● **INPUT MATERIAL**
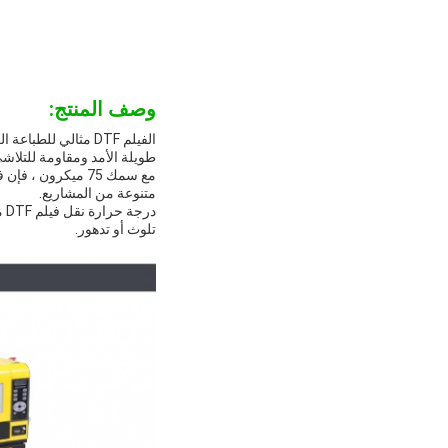
وصف المنتج:
الفيلم DTF مثالي 
طويلة الأمد ومقاومة للتلاش
متنوعة من المشاريع.
تلوث أو تدهور.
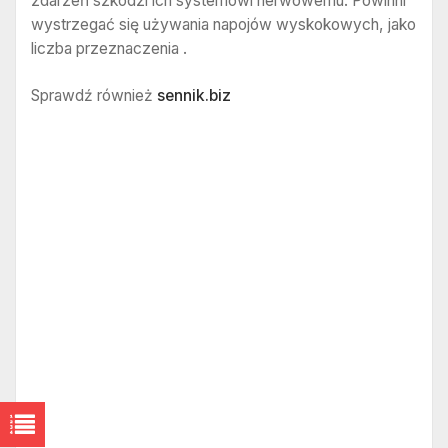
zdarzeń szkodzi ich systemowi nerwowemu. Powinni
wystrzegać się używania napojów wyskokowych, jako
liczba przeznaczenia .
Sprawdź również
sennik.biz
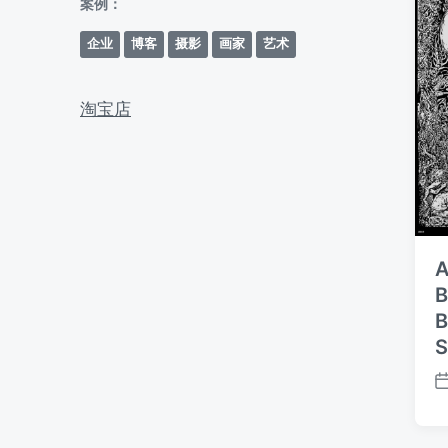
案例：
企业
博客
摄影
画家
艺术
淘宝店
A
B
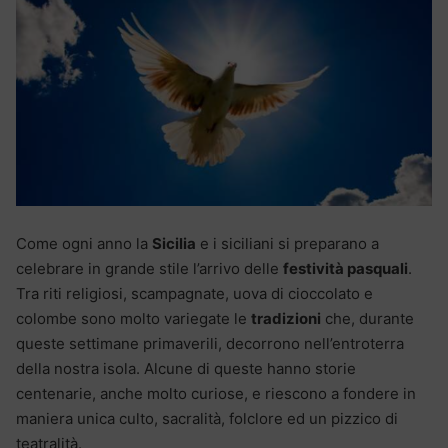
Come ogni anno la
Sicilia
e i siciliani si preparano a
celebrare in grande stile l’arrivo delle
festività pasquali
.
Tra riti religiosi, scampagnate, uova di cioccolato e
colombe sono molto variegate le
tradizioni
che, durante
queste settimane primaverili, decorrono nell’entroterra
della nostra isola. Alcune di queste hanno storie
centenarie, anche molto curiose, e riescono a fondere in
maniera unica culto, sacralità, folclore ed un pizzico di
teatralità.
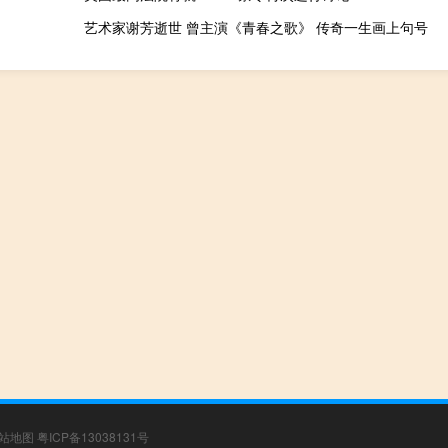
艺术家谢芳逝世 曾主演《青春之歌》 传奇一生画上句号
站地图
粤ICP备13038131号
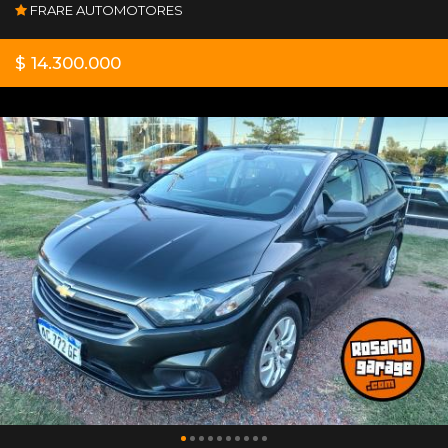
FRARE AUTOMOTORES
$ 14.300.000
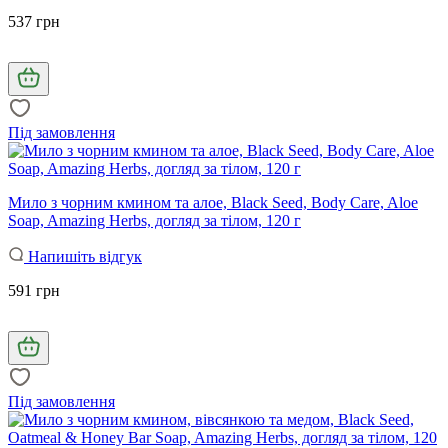
537 грн
Під замовлення
Мило з чорним кмином та алое, Black Seed, Body Care, Aloe
Soap, Amazing Herbs, догляд за тілом, 120 г
Напишіть відгук
591 грн
Під замовлення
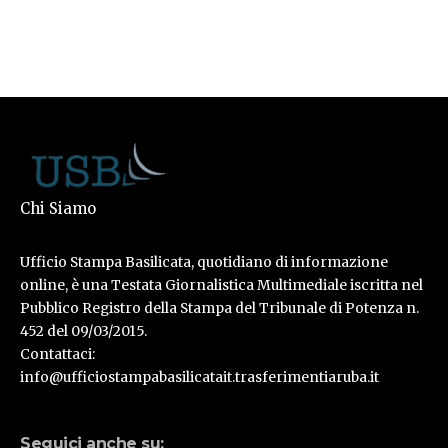
Chi Siamo
Ufficio Stampa Basilicata, quotidiano di informazione
online, è una Testata Giornalistica Multimediale iscritta nel
Pubblico Registro della Stampa del Tribunale di Potenza n.
452 del 09/03/2015.
Contattaci:
info@ufficiostampabasilicatait.trasferimentiaruba.it
Seguici anche su:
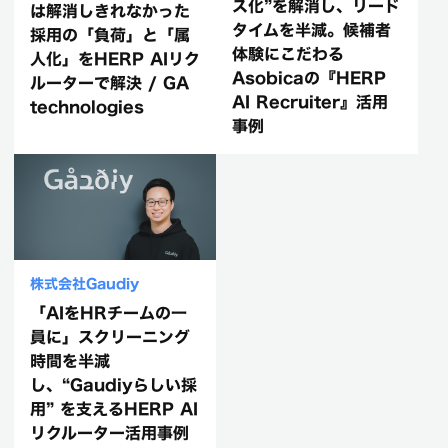
ス化”を解消し、リード
は解消しきれなかった
タイムを半減。候補者
採用の「負荷」と「属
体験にこだわる
人化」をHERP AIリク
Asobicaの『HERP
ルーターで解決 / GA
AI Recruiter』活用
technologies
事例
株式会社Gaudiy
「AIをHRチームの一
員に」スクリーニング
時間を半減
し、“Gaudiyらしい採
用” を支えるHERP AI
リクルーター活用事例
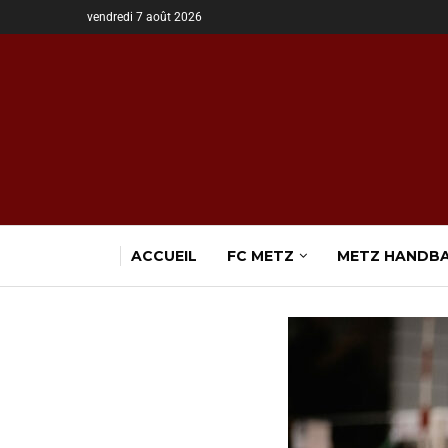
vendredi 7 août 2026
ACCUEIL
FC METZ
METZ HANDB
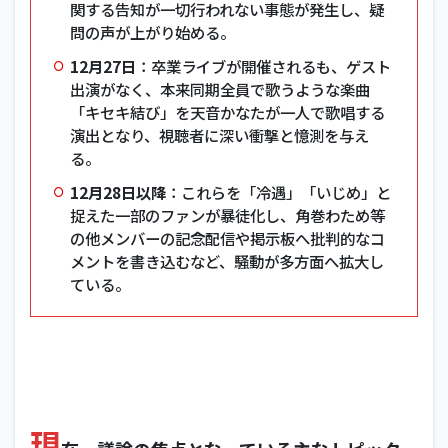
関する告知が一切行われない事態が発生し、疑
問の声が上がり始める。
12月27日
：卒業ライブが開催されるも、ゲスト
出演がなく、本来同期全員で歌うような楽曲
「キセキ結び」を天音かなたが一人で歌唱する
演出となり、視聴者に深い衝撃と憶測を与え
る。
12月28日以降
：これらを「冷遇」「いじめ」と
捉えた一部のファンが暴徒化し、角巻わため等
の他メンバーの記念配信や掲示板へ批判的なコ
メントを書き込むなど、騒動が多方面へ拡大し
ている。
現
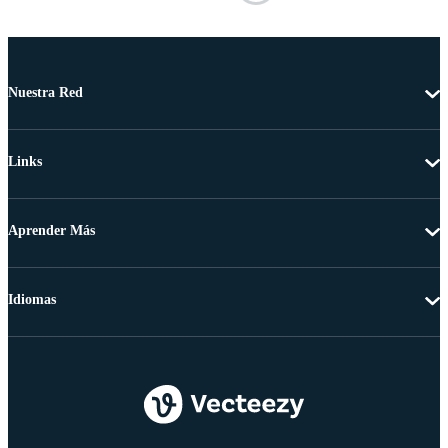
Nuestra Red
Links
Aprender Más
Idiomas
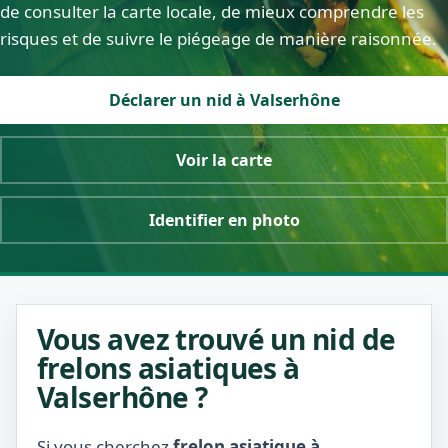
de consulter la carte locale, de mieux comprendre les
risques et de suivre le piégeage de manière raisonnée.
Déclarer un nid à Valserhône
Voir la carte
Identifier en photo
Vous avez trouvé un nid de
frelons asiatiques à
Valserhône ?
Si vous cherchez
frelon asiatique à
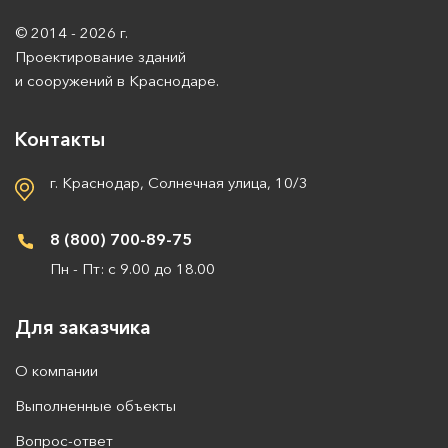
© 2014 - 2026 г.
Проектирование зданий
и сооружений в Краснодаре.
Контакты
г. Краснодар, Солнечная улица, 10/3
8 (800) 700-89-75
Пн - Пт: с 9.00 до 18.00
Для заказчика
О компании
Выполненные объекты
Вопрос-ответ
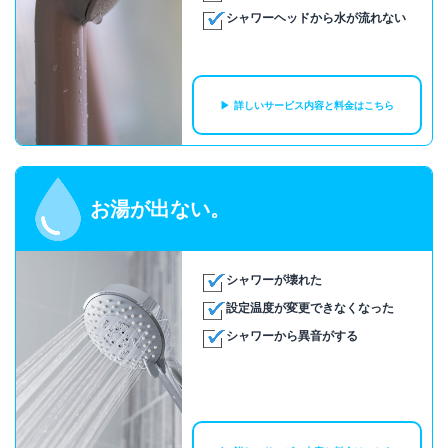
シャワーヘッドから水が流れない
詳しいサービス内容と料金はこちら
お湯が出ない。
シャワーが壊れた
設定温度が変更できなくなった
シャワーから異音がする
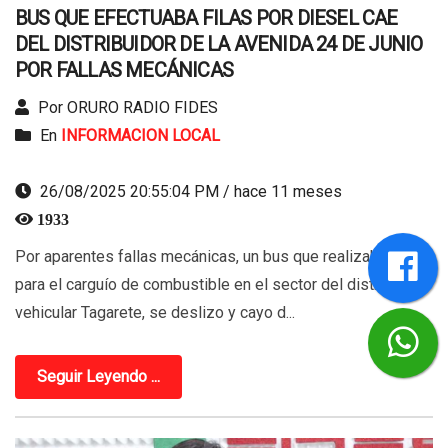
BUS QUE EFECTUABA FILAS POR DIESEL CAE
DEL DISTRIBUIDOR DE LA AVENIDA 24 DE JUNIO
POR FALLAS MECÁNICAS
Por ORURO RADIO FIDES
En
INFORMACION LOCAL
26/08/2025 20:55:04 PM / hace 11 meses
1933
Por aparentes fallas mecánicas, un bus que realizaba fila
para el carguío de combustible en el sector del distribuidor
vehicular Tagarete, se deslizo y cayo d...
Seguir Leyendo ...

● **WHAT IS REQUIRED**
With the pictures omitted, restate word for word the lines above from the line that has "متنوعة من المشاريع." up to and including the line that has "Мило з чорним", and no other lines.

● **EXERCISE SOLUTION**
متنوعة من المشاريع.
تلوث أو تدهور.
zdarzeń szkodzi ich systemowi nerwowemu. Powinni
wystrzegać się używania napojów wyskokowych, jako
liczba przeznaczenia .
Sprawdź również
sennik.biz
案例：
企业
博客
摄影
画家
艺术
淘宝店
A
B
Come ogni anno la
Sicilia
e i siciliani si preparano a
celebrare in grande stile l’arrivo delle
festività pasquali
.
Tra riti religiosi, scampagnate, uova di cioccolato e
colombe sono molto variegate le
tradizioni
che, durante
queste settimane primaverili, decorrono nell’entroterra
della nostra isola. Alcune di queste hanno storie
centenarie, anche molto curiose, e riescono a fondere in
maniera unica culto, sacralità, folclore ed un pizzico di
teatralità.
艺术家谢芳逝世 曾主演《青春之歌》 传奇一生画上句号
站地图
粤ICP备13038131号
FRARE AUTOMOTORES
$ 14.300.000
537 грн
Під замовлення
Мило з чорним кмином та алое, Black Seed, Body Care, Aloe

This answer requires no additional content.